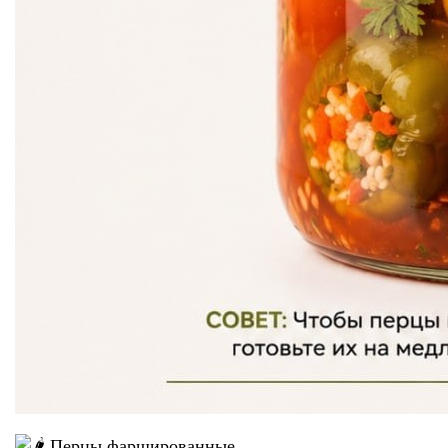
Перцы фаршированные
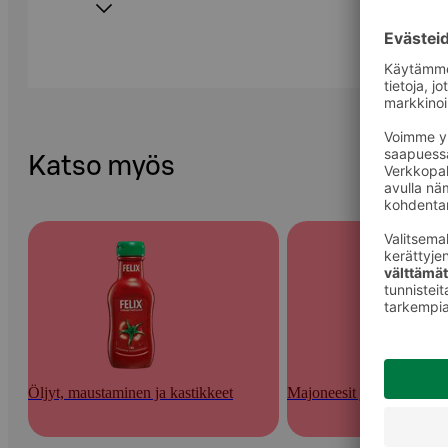
Katso myös
Öljyt, maustaminen ja kastikkeet
Majoneesit ja majoneesik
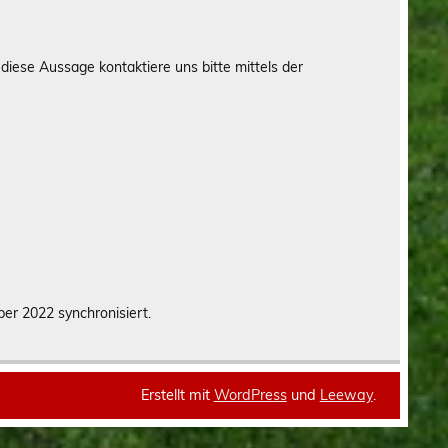
iese Aussage kontaktiere uns bitte mittels der
er 2022 synchronisiert.
Erstellt mit
WordPress
und
Leeway
.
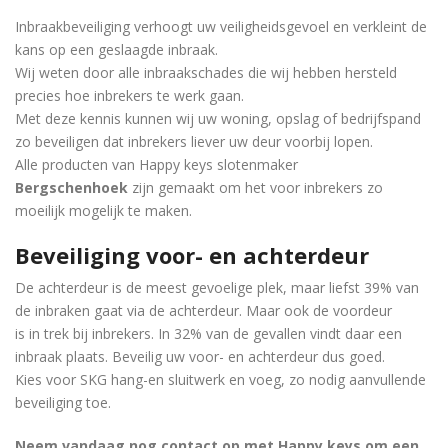
Inbraakbeveiliging verhoogt uw veiligheidsgevoel en verkleint de
kans op een geslaagde inbraak.
Wij weten door alle inbraakschades die wij hebben hersteld
precies hoe inbrekers te werk gaan.
Met deze kennis kunnen wij uw woning, opslag of bedrijfspand
zo beveiligen dat inbrekers liever uw deur voorbij lopen.
Alle producten van Happy keys slotenmaker
Bergschenhoek
zijn gemaakt om het voor inbrekers zo
moeilijk mogelijk te maken.
Beveiliging voor- en achterdeur
De achterdeur is de meest gevoelige plek, maar liefst 39% van
de inbraken gaat via de achterdeur. Maar ook de voordeur
is in trek bij inbrekers. In 32% van de gevallen vindt daar een
inbraak plaats. Beveilig uw voor- en achterdeur dus goed.
Kies voor SKG hang-en sluitwerk en voeg, zo nodig aanvullende
beveiliging toe.
Neem vandaag nog contact op met Happy keys om een ​​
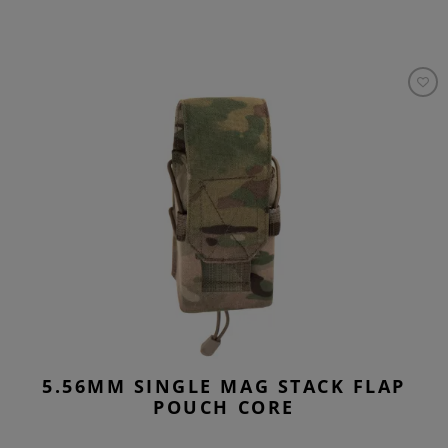
5.56MM SINGLE MAG STACK FLAP
POUCH CORE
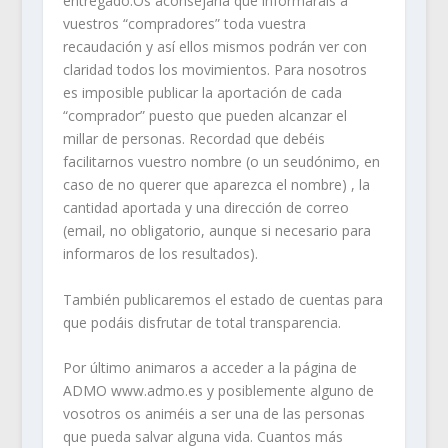
entregado.Os aconsejaría que informarais a
vuestros “compradores” toda vuestra
recaudación y así ellos mismos podrán ver con
claridad todos los movimientos. Para nosotros
es imposible publicar la aportación de cada
“comprador” puesto que pueden alcanzar el
millar de personas. Recordad que debéis
facilitarnos vuestro nombre (o un seudónimo, en
caso de no querer que aparezca el nombre) , la
cantidad aportada y una dirección de correo
(email, no obligatorio, aunque si necesario para
informaros de los resultados).
También publicaremos el estado de cuentas para
que podáis disfrutar de total transparencia.
Por último animaros a acceder a la página de
ADMO www.admo.es y posiblemente alguno de
vosotros os animéis a ser una de las personas
que pueda salvar alguna vida. Cuantos más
————
Assigned task: Transcribe nothing except the lines from the one with "facilitarnos vuestro nombre" through the end of the data above, each exactly as it appears.

Task result:
facilitarnos vuestro nombre (o un seudónimo, en
caso de no querer que aparezca el nombre) , la
cantidad aportada y una dirección de correo
(email, no obligatorio, aunque si necesario para
informaros de los resultados).
También publicaremos el estado de cuentas para
que podáis disfrutar de total transparencia.
Por último animaros a acceder a la página de
ADMO www.admo.es y posiblemente alguno de
vosotros os animéis a ser una de las personas
que pueda salvar alguna vida. Cuantos más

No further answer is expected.